Good for your Grandma, may she stay fit and happy for as long as she can! I hope we can all do that. I love walking--I put on my headphones and listen to my favorite tunes. I've saved a lot of old dance faves into playlists for walking or exercise--gotta have a beat to hit the street.  My cardiologist is big on walking, he says "Don't like the weather? Get in the car, go to the mall, and walk there." Indoors is fine if the weather is harsh. 

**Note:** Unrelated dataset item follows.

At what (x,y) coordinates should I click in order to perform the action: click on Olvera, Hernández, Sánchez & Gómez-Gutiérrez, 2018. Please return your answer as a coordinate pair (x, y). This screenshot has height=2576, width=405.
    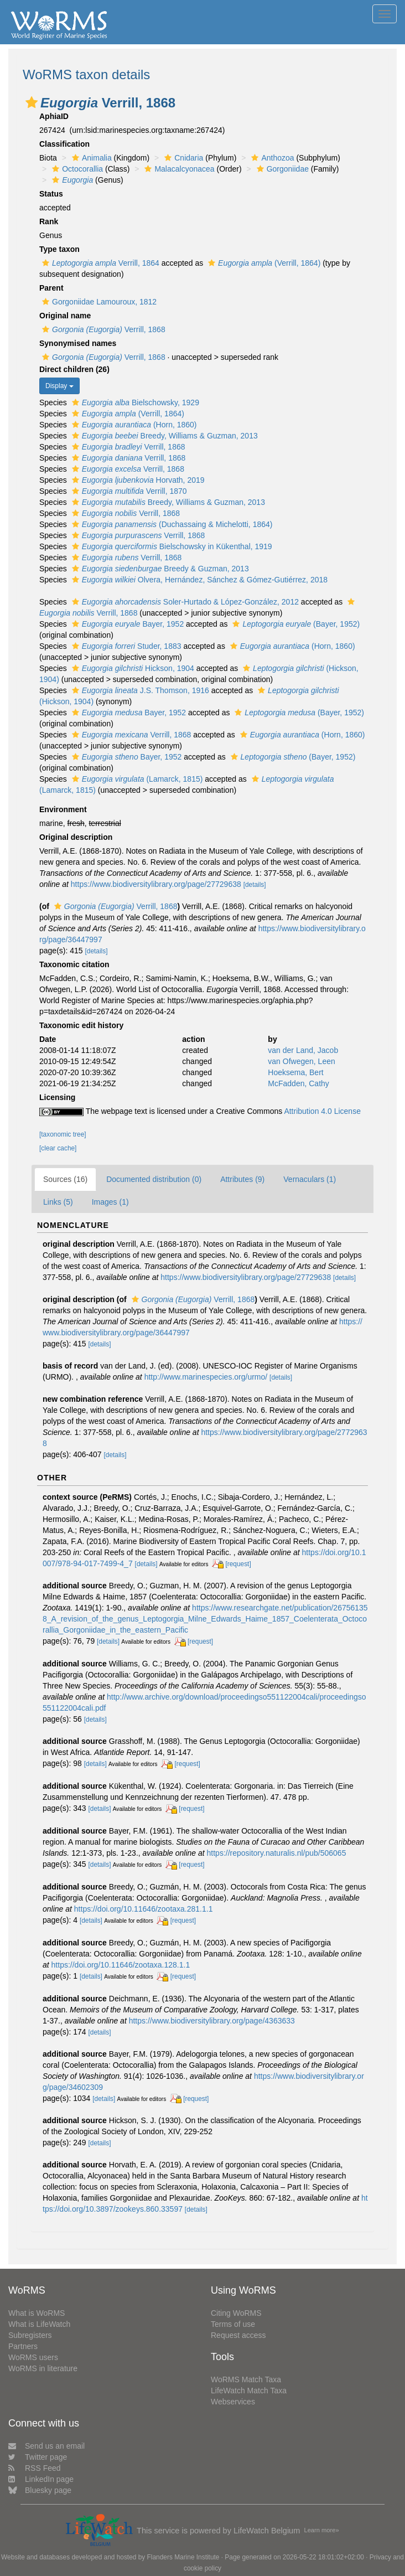     Looking at the image, I should click on (198, 579).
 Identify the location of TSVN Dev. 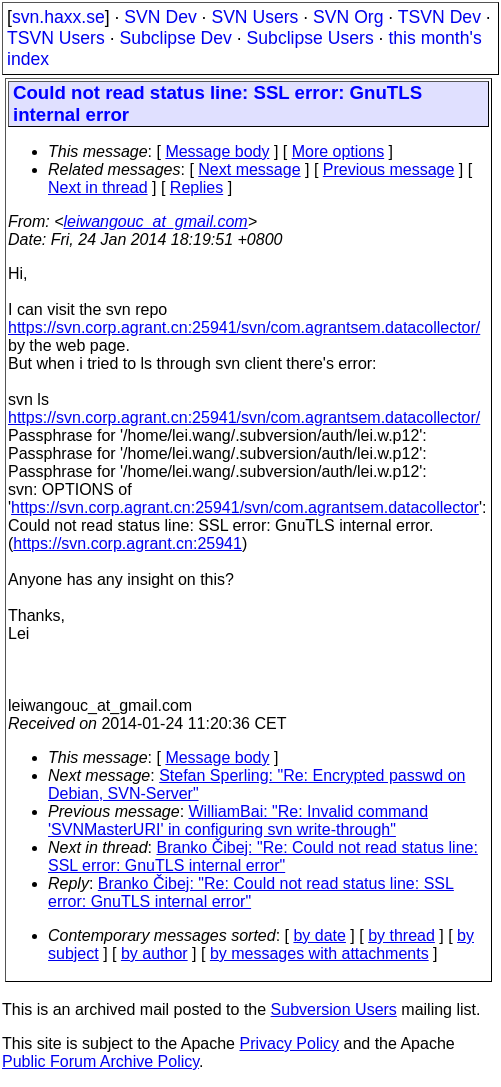 (439, 17). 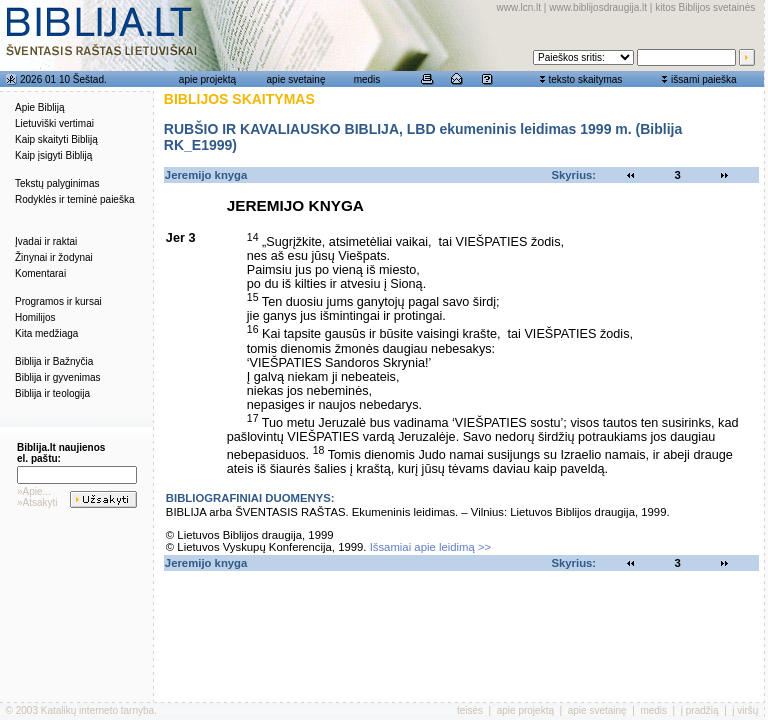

Cooking can be quite the adventure. I cook up big batches of mirepoix, and I portion into freezer bags. Other stuff I make ahead too--I've made pre-marinated meat for the the freezer, all I have to do is defrost and broil or bake. To my surprise I finally can make a great london broil. Who knew! I bought some used cook-for-your-freezer books and learned new ways. I am 61, I wish I had  learned this when I was 21. I wish this was something I had been taught in home-ec, I could have used this skill my whole life.  Next, I want to look into some of these cooking 'projects' for a day of prep equaling a month of meals. We order too much take-out. Someday's I am so wiped I just can't do it but I'd rather pull something out of the freezer than get on the phone to Uber eats. I'm going to make a meat loaf today and let it sit until tomorrow when I can cut it nice and make wrapped slices for the freezer--these are a great fall back when you have zero energy. They defrost in the nuker while the bread is toasting; a meatloaf sandwich in less than five minutes is fast comfort food. Healthier than a bag of takeout.

Someone ate the two leftover pancakes that were left from dinner last night. He's sitting in his chair with a syrupy grin, smiling and chuckling. I will have oatmeal instead.